Berobat ke Johor, Jual Ikan ke Singapura dan Hongkong

Penanggungjawab Pangkalan Kapal Rawai Dede Ardiansyah dengan speedboatnya di Pangkalan Nelayan Tanjung Kumbik Utara, Kec. Pulau Tiga Barat, Natuna, Jumat (10/01/2020).--Foto: Imam Husein/Jawa Pos

Jalinan Kedekatan Natuna dengan Negara-Negara Tetangga

Di luar ketegangan di lautan, ada kedekatan antara warga Kepulauan Natuna dan negari jiran yang telah terjalin. Urusan kehidupan sehari-hari mereka lebih nyaman terhubung dengan negara-negara tetangga itu.

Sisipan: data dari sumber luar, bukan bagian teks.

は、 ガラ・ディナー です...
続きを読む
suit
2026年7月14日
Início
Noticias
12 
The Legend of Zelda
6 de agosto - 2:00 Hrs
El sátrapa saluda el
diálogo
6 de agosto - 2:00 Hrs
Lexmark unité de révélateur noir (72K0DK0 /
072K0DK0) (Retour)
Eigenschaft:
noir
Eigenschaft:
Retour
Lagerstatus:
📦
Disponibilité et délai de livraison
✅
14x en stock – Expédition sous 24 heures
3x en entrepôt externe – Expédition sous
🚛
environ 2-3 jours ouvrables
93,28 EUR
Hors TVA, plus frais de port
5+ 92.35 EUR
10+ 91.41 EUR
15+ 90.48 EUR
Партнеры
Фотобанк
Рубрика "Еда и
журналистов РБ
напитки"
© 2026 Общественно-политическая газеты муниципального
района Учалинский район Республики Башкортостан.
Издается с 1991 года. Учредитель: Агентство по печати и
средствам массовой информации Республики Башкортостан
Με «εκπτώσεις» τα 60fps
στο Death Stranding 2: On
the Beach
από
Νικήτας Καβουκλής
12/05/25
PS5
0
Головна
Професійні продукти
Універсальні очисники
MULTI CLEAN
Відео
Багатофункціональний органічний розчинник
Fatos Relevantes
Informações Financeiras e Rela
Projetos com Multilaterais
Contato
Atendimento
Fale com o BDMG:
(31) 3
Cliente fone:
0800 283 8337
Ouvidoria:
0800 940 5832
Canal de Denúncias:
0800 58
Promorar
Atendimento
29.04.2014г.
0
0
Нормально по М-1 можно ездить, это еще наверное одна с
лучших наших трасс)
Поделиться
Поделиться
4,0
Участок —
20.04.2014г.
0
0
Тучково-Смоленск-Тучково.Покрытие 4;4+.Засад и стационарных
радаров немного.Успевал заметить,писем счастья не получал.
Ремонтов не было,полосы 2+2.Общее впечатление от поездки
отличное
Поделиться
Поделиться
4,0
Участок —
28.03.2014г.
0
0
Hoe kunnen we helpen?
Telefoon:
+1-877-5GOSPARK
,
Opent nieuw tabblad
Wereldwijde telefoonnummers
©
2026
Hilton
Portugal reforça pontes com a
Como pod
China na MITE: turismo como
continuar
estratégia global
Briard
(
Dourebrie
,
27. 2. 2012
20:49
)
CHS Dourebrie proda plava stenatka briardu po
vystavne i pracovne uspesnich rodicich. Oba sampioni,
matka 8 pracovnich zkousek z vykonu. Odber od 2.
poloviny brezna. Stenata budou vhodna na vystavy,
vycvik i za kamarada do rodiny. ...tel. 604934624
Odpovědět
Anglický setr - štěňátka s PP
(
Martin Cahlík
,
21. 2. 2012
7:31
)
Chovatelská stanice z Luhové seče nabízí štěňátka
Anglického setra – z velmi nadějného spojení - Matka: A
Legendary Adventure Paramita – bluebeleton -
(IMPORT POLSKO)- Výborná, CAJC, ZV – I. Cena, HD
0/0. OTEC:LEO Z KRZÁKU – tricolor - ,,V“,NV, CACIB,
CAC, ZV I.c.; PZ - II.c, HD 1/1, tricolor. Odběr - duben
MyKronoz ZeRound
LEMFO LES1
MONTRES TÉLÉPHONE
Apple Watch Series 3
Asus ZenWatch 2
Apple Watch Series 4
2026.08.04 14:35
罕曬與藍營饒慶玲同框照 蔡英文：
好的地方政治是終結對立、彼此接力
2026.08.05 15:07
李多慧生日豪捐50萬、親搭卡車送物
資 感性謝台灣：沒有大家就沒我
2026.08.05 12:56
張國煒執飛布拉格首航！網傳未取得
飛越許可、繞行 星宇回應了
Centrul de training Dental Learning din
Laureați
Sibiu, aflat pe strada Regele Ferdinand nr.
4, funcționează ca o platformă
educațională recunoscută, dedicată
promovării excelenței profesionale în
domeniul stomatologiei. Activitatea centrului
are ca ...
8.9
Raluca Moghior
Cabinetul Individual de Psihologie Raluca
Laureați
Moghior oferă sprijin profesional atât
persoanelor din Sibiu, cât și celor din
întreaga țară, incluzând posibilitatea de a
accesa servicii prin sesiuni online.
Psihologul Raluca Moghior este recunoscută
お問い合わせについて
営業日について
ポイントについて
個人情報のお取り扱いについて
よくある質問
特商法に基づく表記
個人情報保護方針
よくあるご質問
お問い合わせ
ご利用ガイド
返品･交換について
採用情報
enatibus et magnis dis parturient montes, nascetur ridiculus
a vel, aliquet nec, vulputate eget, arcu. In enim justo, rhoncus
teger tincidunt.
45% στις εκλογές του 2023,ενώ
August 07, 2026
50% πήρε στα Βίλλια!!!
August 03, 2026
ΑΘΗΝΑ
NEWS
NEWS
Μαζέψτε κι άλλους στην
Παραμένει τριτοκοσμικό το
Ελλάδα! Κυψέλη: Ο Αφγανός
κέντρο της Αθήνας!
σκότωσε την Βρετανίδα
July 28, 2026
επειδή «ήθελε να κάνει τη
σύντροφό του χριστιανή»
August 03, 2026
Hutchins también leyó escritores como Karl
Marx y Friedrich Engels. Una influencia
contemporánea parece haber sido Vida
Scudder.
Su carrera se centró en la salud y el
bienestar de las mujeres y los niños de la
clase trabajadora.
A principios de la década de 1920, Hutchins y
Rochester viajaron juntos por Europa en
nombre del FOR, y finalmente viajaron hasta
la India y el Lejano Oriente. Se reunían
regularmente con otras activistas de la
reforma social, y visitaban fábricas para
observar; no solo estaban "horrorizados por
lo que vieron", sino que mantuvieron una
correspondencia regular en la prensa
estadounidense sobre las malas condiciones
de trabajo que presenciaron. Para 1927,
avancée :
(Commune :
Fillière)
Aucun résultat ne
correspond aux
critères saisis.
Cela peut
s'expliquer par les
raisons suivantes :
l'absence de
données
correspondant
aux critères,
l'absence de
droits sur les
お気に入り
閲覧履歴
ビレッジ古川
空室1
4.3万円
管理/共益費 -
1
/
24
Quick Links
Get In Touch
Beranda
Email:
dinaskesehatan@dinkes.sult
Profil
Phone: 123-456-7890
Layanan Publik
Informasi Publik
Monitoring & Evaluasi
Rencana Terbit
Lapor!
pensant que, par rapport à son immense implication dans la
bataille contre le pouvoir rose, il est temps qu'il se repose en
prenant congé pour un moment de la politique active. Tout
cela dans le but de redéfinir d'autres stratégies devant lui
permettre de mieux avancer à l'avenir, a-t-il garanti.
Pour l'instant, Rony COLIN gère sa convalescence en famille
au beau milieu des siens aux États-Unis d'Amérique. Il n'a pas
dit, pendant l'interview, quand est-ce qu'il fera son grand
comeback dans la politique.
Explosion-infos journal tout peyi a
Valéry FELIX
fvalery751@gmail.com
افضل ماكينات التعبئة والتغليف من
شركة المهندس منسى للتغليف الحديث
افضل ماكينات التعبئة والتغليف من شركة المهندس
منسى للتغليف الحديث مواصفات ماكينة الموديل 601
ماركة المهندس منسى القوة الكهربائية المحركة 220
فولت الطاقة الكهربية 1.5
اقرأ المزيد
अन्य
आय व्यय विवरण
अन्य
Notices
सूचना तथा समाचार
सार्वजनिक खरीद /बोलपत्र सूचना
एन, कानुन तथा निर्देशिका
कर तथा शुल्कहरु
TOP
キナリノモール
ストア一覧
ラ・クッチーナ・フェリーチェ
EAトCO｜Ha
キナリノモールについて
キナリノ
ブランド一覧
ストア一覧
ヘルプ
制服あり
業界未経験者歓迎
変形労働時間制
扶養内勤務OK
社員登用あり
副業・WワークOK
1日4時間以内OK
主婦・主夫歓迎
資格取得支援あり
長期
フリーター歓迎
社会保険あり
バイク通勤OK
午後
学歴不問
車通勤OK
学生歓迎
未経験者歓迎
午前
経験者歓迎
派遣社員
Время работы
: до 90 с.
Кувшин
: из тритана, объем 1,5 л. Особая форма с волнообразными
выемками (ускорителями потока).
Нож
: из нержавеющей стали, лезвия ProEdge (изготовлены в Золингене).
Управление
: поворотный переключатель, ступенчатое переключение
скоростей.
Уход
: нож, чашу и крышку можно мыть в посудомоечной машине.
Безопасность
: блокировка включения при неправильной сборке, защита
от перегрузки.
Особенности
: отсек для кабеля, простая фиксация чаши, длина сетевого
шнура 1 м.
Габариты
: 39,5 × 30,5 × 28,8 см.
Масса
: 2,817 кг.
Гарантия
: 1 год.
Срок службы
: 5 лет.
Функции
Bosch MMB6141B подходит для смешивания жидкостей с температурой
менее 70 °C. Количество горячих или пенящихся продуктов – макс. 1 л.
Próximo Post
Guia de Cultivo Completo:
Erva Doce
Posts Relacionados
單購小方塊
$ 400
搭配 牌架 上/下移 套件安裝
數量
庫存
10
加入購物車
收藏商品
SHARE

AGUS DWI PRASETYO, Natuna, Jawa Pos

Ali, 41, tekong (nakhoda) kapal rawai di Tanjung Kumbik Utara, Kecamatan Pulau Tiga Barat, Kabupaten Natuna, Kepulauan Riau (Kepri), tengah berada di Johor, Malaysia, ketika Dedek Ardiansyah menghubungi melalui video call WhatsApp (WA). Dari layar ponsel, Ali tampak kurang sehat. Dia baru menjalani cek darah di salah satu RS ternama negeri jiran itu. ”Empedu batu tak jelas,” ujar dia dengan suara terbata.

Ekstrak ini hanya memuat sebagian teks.